Who doesn’t get excited about the latest toys from Apple? We certainly do, but of course we look at everything from the personal privacy perspective. Apple seems to be missing a huge privacy fail after yesterday’s release of the Apple iPhone X: FaceID.
FaceID is touted to be the fastest and most futuristic way to unlock your phone without touching a button. However, this intricate system comprised of an infrared camera, “a11 bionic chip”, flood illumination and a dot projector are about to create a massive privacy invasion!
Consider how this new tool will be exploited by Snapchat and Facebook. They could literally grab a 3D image of your face from your shiny new iPhone and store a crisp 30,000 dot based scan. These scans (which are undoubtedly valuable) will then be sold to third party data brokers. And, because we know from history that data brokers and credit bureaus have shoddy security practices, imagine a data breach where your crisp 30,000 dot based facial image is available all over the internet.
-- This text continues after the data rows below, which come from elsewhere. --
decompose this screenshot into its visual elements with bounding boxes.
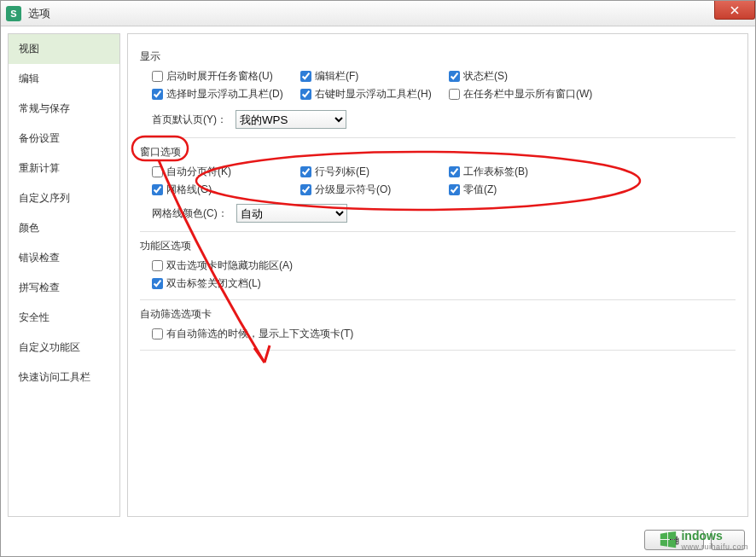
sidebar-item-security[interactable]: 安全性 <box>9 303 119 333</box>
sidebar-item-error-check[interactable]: 错误检查 <box>9 243 119 273</box>
section-filter-title: 自动筛选选项卡 <box>140 307 736 322</box>
sidebar-item-custom-ribbon[interactable]: 自定义功能区 <box>9 333 119 363</box>
dialog-footer: 确 <box>1 524 755 556</box>
checkbox-dblclick-hide-ribbon[interactable]: 双击选项卡时隐藏功能区(A) <box>152 258 293 273</box>
dialog-title: 选项 <box>28 6 50 21</box>
windows-flag-icon <box>659 531 677 549</box>
section-window-title: 窗口选项 <box>140 145 736 160</box>
grid-color-select[interactable]: 自动 <box>236 204 347 223</box>
checkbox-row-col-header[interactable]: 行号列标(E) <box>300 165 445 179</box>
checkbox-zero-values[interactable]: 零值(Z) <box>449 183 602 197</box>
grid-color-label: 网格线颜色(C)： <box>152 206 228 221</box>
checkbox-sheet-tabs[interactable]: 工作表标签(B) <box>449 165 602 179</box>
app-icon: S <box>6 6 21 21</box>
sidebar-item-custom-lists[interactable]: 自定义序列 <box>9 183 119 213</box>
checkbox-float-toolbar-rightclick[interactable]: 右键时显示浮动工具栏(H) <box>300 87 445 102</box>
section-display-title: 显示 <box>140 49 736 64</box>
sidebar-item-color[interactable]: 颜色 <box>9 213 119 243</box>
sidebar-item-recalc[interactable]: 重新计算 <box>9 154 119 183</box>
checkbox-show-all-windows-taskbar[interactable]: 在任务栏中显示所有窗口(W) <box>449 87 602 102</box>
home-default-select[interactable]: 我的WPS <box>236 110 346 129</box>
checkbox-gridlines[interactable]: 网格线(G) <box>152 183 297 197</box>
sidebar-item-qat[interactable]: 快速访问工具栏 <box>9 363 119 392</box>
checkbox-status-bar[interactable]: 状态栏(S) <box>449 69 602 84</box>
watermark: indows www.ruihaifu.com <box>659 529 748 551</box>
checkbox-auto-page-break[interactable]: 自动分页符(K) <box>152 165 297 179</box>
sidebar-item-edit[interactable]: 编辑 <box>9 64 119 94</box>
watermark-brand: indows <box>681 529 748 542</box>
close-icon <box>730 6 739 15</box>
checkbox-autofilter-context-tab[interactable]: 有自动筛选的时候，显示上下文选项卡(T) <box>152 327 353 341</box>
sidebar: 视图 编辑 常规与保存 备份设置 重新计算 自定义序列 颜色 错误检查 拼写检查… <box>8 33 120 517</box>
checkbox-dblclick-close-doc[interactable]: 双击标签关闭文档(L) <box>152 276 261 291</box>
checkbox-startup-task-pane[interactable]: 启动时展开任务窗格(U) <box>152 69 297 84</box>
checkbox-float-toolbar-select[interactable]: 选择时显示浮动工具栏(D) <box>152 87 297 102</box>
close-button[interactable] <box>714 1 755 20</box>
titlebar: S 选项 <box>1 1 755 26</box>
checkbox-outline-symbols[interactable]: 分级显示符号(O) <box>300 183 445 197</box>
watermark-url: www.ruihaifu.com <box>681 542 748 551</box>
options-dialog: S 选项 视图 编辑 常规与保存 备份设置 重新计算 自定义序列 颜色 错误检查… <box>0 0 756 557</box>
sidebar-item-spellcheck[interactable]: 拼写检查 <box>9 273 119 303</box>
home-default-label: 首页默认页(Y)： <box>152 113 227 127</box>
sidebar-item-general-save[interactable]: 常规与保存 <box>9 94 119 124</box>
section-ribbon-title: 功能区选项 <box>140 239 736 253</box>
sidebar-item-view[interactable]: 视图 <box>9 34 119 64</box>
sidebar-item-backup[interactable]: 备份设置 <box>9 124 119 154</box>
content-panel: 显示 启动时展开任务窗格(U) 编辑栏(F) 状态栏(S) 选择时显示浮动工具栏… <box>127 33 748 517</box>
checkbox-formula-bar[interactable]: 编辑栏(F) <box>300 69 445 84</box>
In another scenario, advertisers could use the hardware to determine your emotional reaction to the content shown to you in realtime. This would all happen without the user realizing it and would be an immensely valuable tool for retailers, advertisers, politicians and anyone else that wants to get inside your head. Remember, companies will go to any length to make a profit.
Journalists have written about concerns with police forcing an individual to unlock the phone with their face. There are concerns that the technology can predict sexual preferences and even spark mobile application racism. These are all serious concerns that require some pretty quick answers.
PrivacyMate advises you to stay away from the iPhone X until these issues can be researched further. For now, we must all agree it is one big #privacyfail.